Longtime readers know that I’m a huge fan of oral argument. Giving counsel a chance to address the Court’s questions before the decision conference strikes me as vital.
But for obvious reasons, recent events have complicated courts’ efforts to hold argument.
It’s been fun to follow the workarounds that they’ve applied. A few basic strategies emerge:
- Postpone oral argument. SCOTUS and SCOTX took this approach. Appealing in its simplicity.
- Hold oral argument by videoconference. The Ninth Circuit the North Dakota Supreme Court are doing this. I have to admit: It’s fun to see some of the justices all robed up at home. But I’ve got just enough experience trying to teach a law school class by Zoom to get a headache looking at this screenshot:
— Jerod Tufte (@JudgeTufte) March 24, 2020
- Hold oral argument by teleconference. SCOVA did this for its recent writ panels, and the Eleventh Circuit said that it would hold arguments by phone on the week of March 30. I can see this working with a panel of 3 judges or justices. I can also see it being a disaster with an en banc court.
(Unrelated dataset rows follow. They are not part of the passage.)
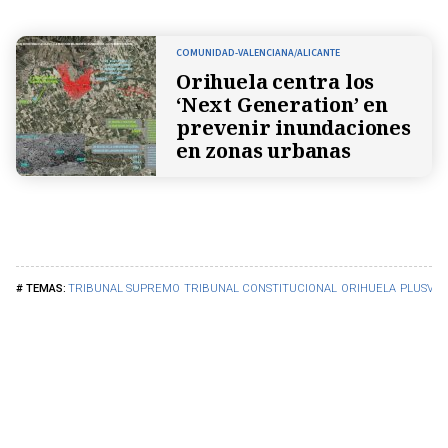
COMUNIDAD-VALENCIANA/ALICANTE
Orihuela centra los
‘Next Generation’ en
prevenir inundaciones
en zonas urbanas
TRIBUNAL SUPREMO
TRIBUNAL CONSTITUCIONAL
ORIHUELA
PLUSVAL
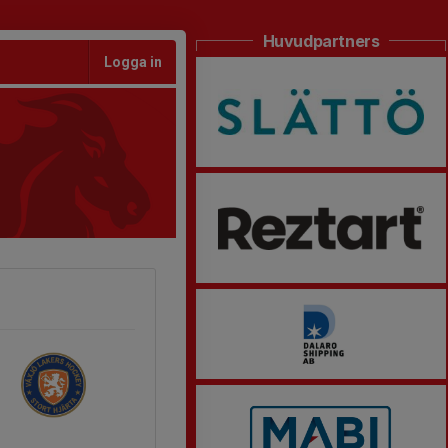
Huvudpartners
Logga in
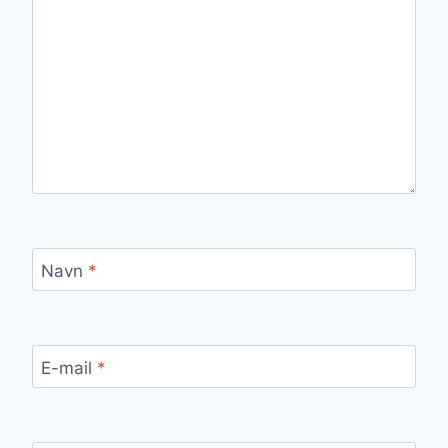
Navn
*
E-mail
*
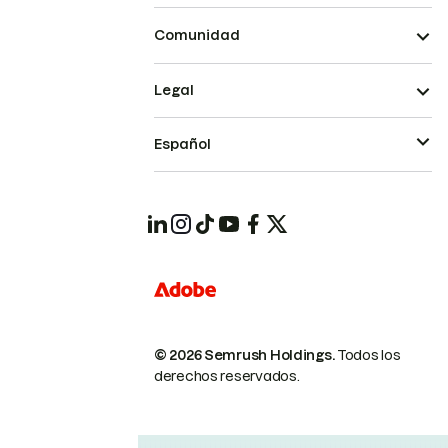
Comunidad
Legal
Español
© 2026 Semrush Holdings.
Todos los
derechos reservados.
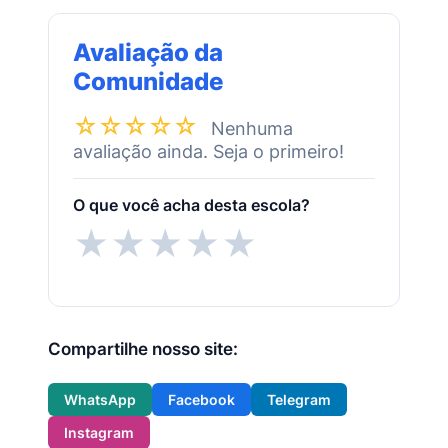
Avaliação da
Comunidade
☆☆☆☆☆
Nenhuma
avaliação ainda. Seja o primeiro!
O que você acha desta escola?
★
★
★
★
★
Compartilhe nosso site:
WhatsApp
Facebook
Telegram
Instagram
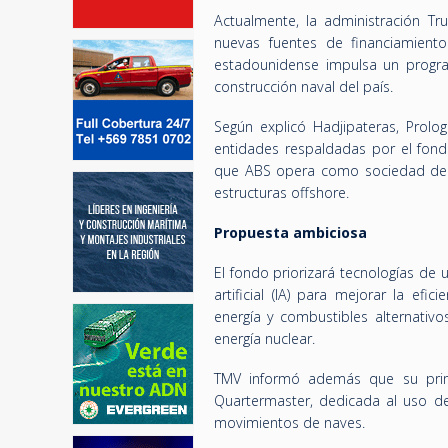
Actualmente, la administración Tr
nuevas fuentes de financiamiento
estadounidense impulsa un progra
construcción naval del país.
Según explicó Hadjipateras, Prolo
entidades respaldadas por el fondo.
que ABS opera como sociedad de c
estructuras offshore.
Propuesta ambiciosa
El fondo priorizará tecnologías de 
artificial (IA) para mejorar la efi
energía y combustibles alternativ
energía nuclear.
TMV informó además que su prim
Quartermaster, dedicada al uso d
movimientos de naves.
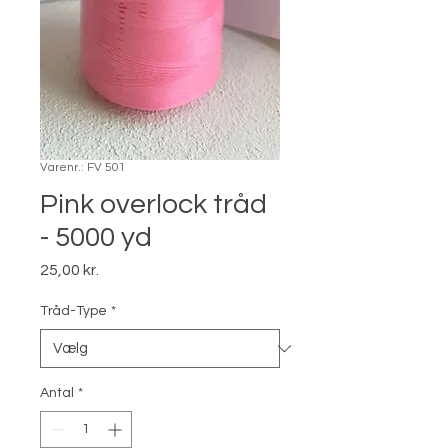
Varenr.: FV 501
Pink overlock tråd
- 5000 yd
Pris
25,00 kr.
Tråd-Type
*
Antal
*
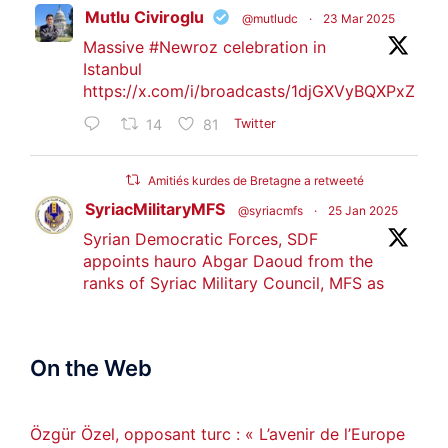
Mutlu Civiroglu
@mutludc
·
23 Mar 2025
Massive
#Newroz
celebration in
Istanbul
https://x.com/i/broadcasts/1djGXVyBQXPxZ
14
81
Twitter
Amitiés kurdes de Bretagne a retweeté
SyriacMilitaryMFS
@syriacmfs
·
25 Jan 2025
Syrian Democratic Forces, SDF
appoints hauro Abgar Daoud from the
ranks of Syriac Military Council, MFS as
official spokesperson. We wish you
success hauro.
On the Web
ܟܫܝܪܘܬܐ ܒܘܠܝܬܐ ܚܘܪܐ ܐܒܓܪ
28
249
Twitter
Özgür Özel, opposant turc : « L’avenir de l’Europe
- Dispense with oral argument. Our beloved Fourth Circuit, notoriously stingy with oral argument in the best of times, postponed oral argument on March 17-20 and suspended its local rule providing that it will issue published opinions only in cases where it has heard oral argument for March and April. It looks like the First and Fourth Departments of New York’s Appellate Division are also considering cases on submission.
- Wait and see. We are still waiting to hear from SCOVA about the April merits arguments. The Tenth Circuit is considering arguments set for April and May on a case-by-case basis.
To be clear, this post is not the result of any kind of systematic study. I just pay attention to this stuff on Twitter. I’d love to hear how other courts are handling this.
All this naturally prompts a follow-up: Which option is the best way to go?
I’m an oral argument purist. I think the discussion is invaluable and I doubt that it can be adequately replicated by teleconference or videoconference. So if I were running things, I would follow the lead of SCOTUS and SCOTX and postpone arguments. Second choice would be videoconference.
After that, I’m honestly not sure if I’d rather argue a case to seven justices over the phone or just have it decided on the briefs.